Data were analyzed off-line using Clampfit 9.2 (Molecular Devices) and OriginPro (Microcal Software Inc., Northampton, MA). Peak current, current density, voltage dependence of activation and inactivation, recovery from inactivation, and the stimulation rate dependence of the peak current were determined as previously described [46]. The voltage protocols are described in the results and are also shown as inserts in the figures. For most protocols, a holding potential (HP) of −90 mV was used, whereas the voltage-dependence inactivation was determined from an HP value of −110 mV. Briefly, current–voltage (I−V) relationships were determined using peak Ca²⁺ currents elicited by depolarizing voltage steps in 5-mV increments between −80 and +50 mV, at 0.333 Hz.
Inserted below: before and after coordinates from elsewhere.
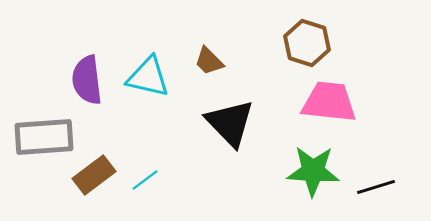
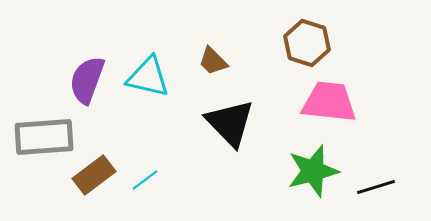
brown trapezoid: moved 4 px right
purple semicircle: rotated 27 degrees clockwise
green star: rotated 18 degrees counterclockwise
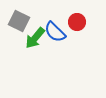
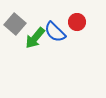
gray square: moved 4 px left, 3 px down; rotated 15 degrees clockwise
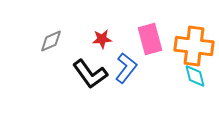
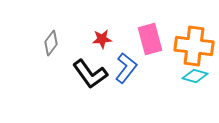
gray diamond: moved 2 px down; rotated 30 degrees counterclockwise
cyan diamond: rotated 60 degrees counterclockwise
Ca²⁺ current was converted to peak conductance by the equation G = I/(V-V_rev), where V_rev is the reversal potential. Normalized conductance–voltage relationships were plotted as G/G_max values versus voltage and are referred to as activation curves. The voltage dependence of inactivation was obtained using a 30-ms P1 pulse (control) to −20 mV, followed by 3-s pre-pulses in 10-mV increments in the voltage range between −120 and +10 mV, and a subsequent 30-ms P2 pulse (test) to −20 mV. Inactivation values were obtained by calculating the P2/P1 ratio. Activation and inactivation curves were fit using the Boltzmann equation:

$$\frac{\mathrm{G}}{{\mathrm{G}}_{\max }}=\frac{1}{\left[1+{\mathrm{e}}^{\left(\mathrm{V}-{\mathrm{V}}_{0.5}\right)/\mathrm{k}}\right]}$$

(1)

where V is the conditioning voltage, V_0.5 is the half-maximal (in)activation voltage, and k is a slope factor. The voltage dependence of the time constants of peak Ca²⁺ current activation, inactivation, and deactivation were obtained by fitting the time course of individual current traces with a single-exponential equation:

$$\frac{\mathrm{I}}{{\mathrm{I}}_{\max }}={\mathrm{Ae}}^{-\mathrm{t}/\mathsf{\tau }}$$

(2)

where t is the time, A is the amplitude, and τ is the time constant. The τ of activation (τ_activation) was plotted against the test potential in the range between −60 and +5 mV; the τ of inactivation (τ_inactivation) was plotted against the test potential in the range between −50 and +25 mV, whereas the τ of deactivation (τ_deactivation) was plotted against the test potential in the range between −120 and −50 mV. Voltage dependence of recovery from (fast) inactivation was assessed using a paired-pulse protocol comprising a 100-ms pre-pulse to −30 mV (P1), which served to fast-inactivate the I_Na, followed by a test pulse to −30 mV (P2), to measure Ca²⁺ current availability after variable recovery intervals between 1 and 8000 ms. Recovery was analyzed by fitting a double-exponential function to the data to obtain the ‘fast’ and ‘slow’ time constant, τ_f and τ_s, respectively:

$$\frac{\mathrm{I}}{{\mathrm{I}}_{\max }}={\mathrm{A}}_{\mathrm{f}}\left(1{\mathrm{e}}^{-\mathrm{t}/{\mathsf{\tau }}_{\mathrm{f}}}\right)+{\mathrm{A}}_{\mathrm{s}}\left(1{\mathrm{e}}^{-\mathrm{t}/{\mathsf{\tau }}_{\mathrm{s}}}\right)$$

(3)

where t is time (here the delay between pre-pulse P1 and test pulse P2), and A_f and A_s are the amplitudes of the fast and slow component of recovery, respectively. The rate of entry into slow inactivation that developed during 25-ms depolarizations at 1 or 3 Hz was estimated from the peak Ca²⁺ current decrease during 60 or 180 depolarizing pulses, at 1 and 3 Hz, respectively.

Data are presented as mean ± standard error of the mean (SEM); n, number of experiments. Statistical analyses, including one-way analysis of variance (one-way ANOVA) or two-way ANOVA, followed by pairwise comparison using the Dunnett’s multiple comparison test, were performed using GraphPad Prism version 8 (La Jolla, CA, USA). p values <0.05 were considered statistically significant.